Author Topic: PDF Indexing - Page Piece Dictionary  (Read 1703 times)

Steve Bechtolt

  • Jr. Member
  • **
  • Posts: 56
    • View Profile
PDF Indexing - Page Piece Dictionary
« on: February 11, 2020, 12:18:47 PM »
Just curious if anyone has performed some timing differences between normal PDF indexing (triggers and fields) versus CMOD indexes in the PDF Page Piece Dictionary?

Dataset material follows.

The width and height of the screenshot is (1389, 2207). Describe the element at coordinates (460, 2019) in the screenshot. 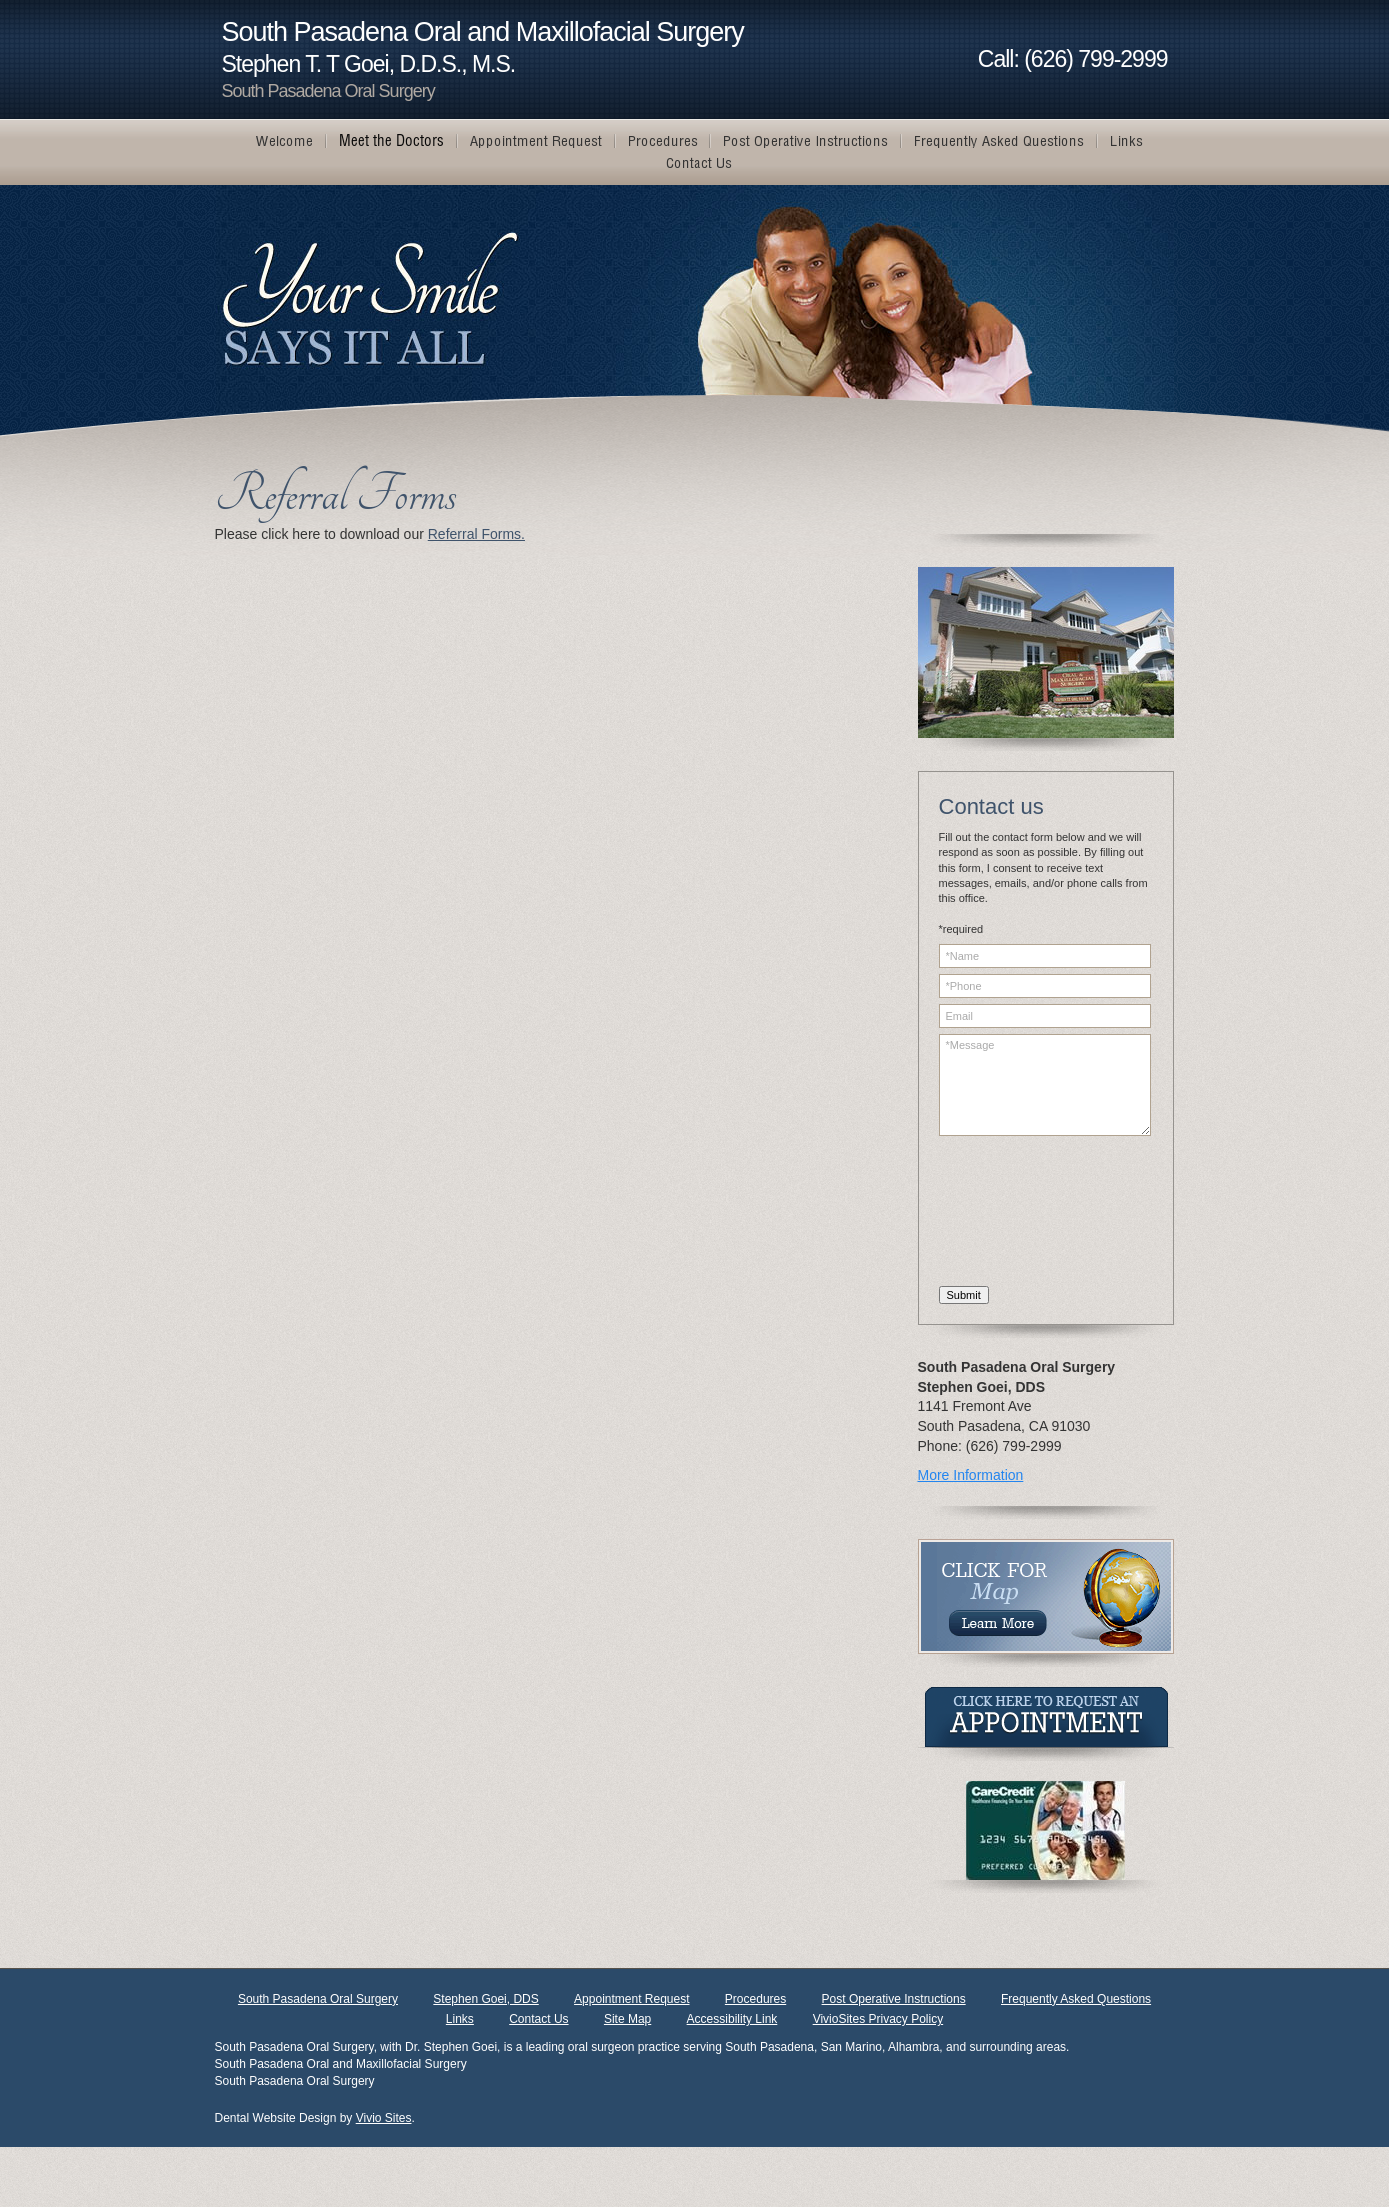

We have some very large PDF files 500,000 - 1,000,000+ pages that currently take about 3-4 hours to index and load.
Steve Bechtolt
IBM Certified Solutions Expert - IBM Content Management - OnDemand Multiplatform
ERM as a Service - DXC Technology

Justin Derrick

  • IBM Content Manager OnDemand Consultant
  • Administrator
  • Hero Member
  • *****
  • Posts: 2229
  • CMOD Guru for hire...
    • View Profile
    • Tenacious Consulting
Re: PDF Indexing - Page Piece Dictionary
« Reply #1 on: February 11, 2020, 12:51:08 PM »
I haven't tested myself, but I've been told it's extremely fast -- similar to loading AFP data that are pre-indexed with TLEs.  I'll see if I can get Bud to chime in with some real-world numbers.  :)

-JD.
IBM CMOD Professional Services: http://TenaciousConsulting.com
Call:  +1-866-533-7742  or  eMail:  jd@justinderrick.com
IBM CMOD Wiki:  https://CMOD.wiki/
FREE IBM CMOD Education & Webinars:  https://CMOD.Training/

Interests: #AIX #Linux #Multiplatforms #DB2 #TSM #SP #Performance #Security #Audits #Customizing #Availability #HA #DR

jsquizz

  • Global Moderator
  • Hero Member
  • *****
  • Posts: 576
    • View Profile
Re: PDF Indexing - Page Piece Dictionary
« Reply #2 on: February 12, 2020, 08:13:34 AM »
Just curious if anyone has performed some timing differences between normal PDF indexing (triggers and fields) versus CMOD indexes in the PDF Page Piece Dictionary?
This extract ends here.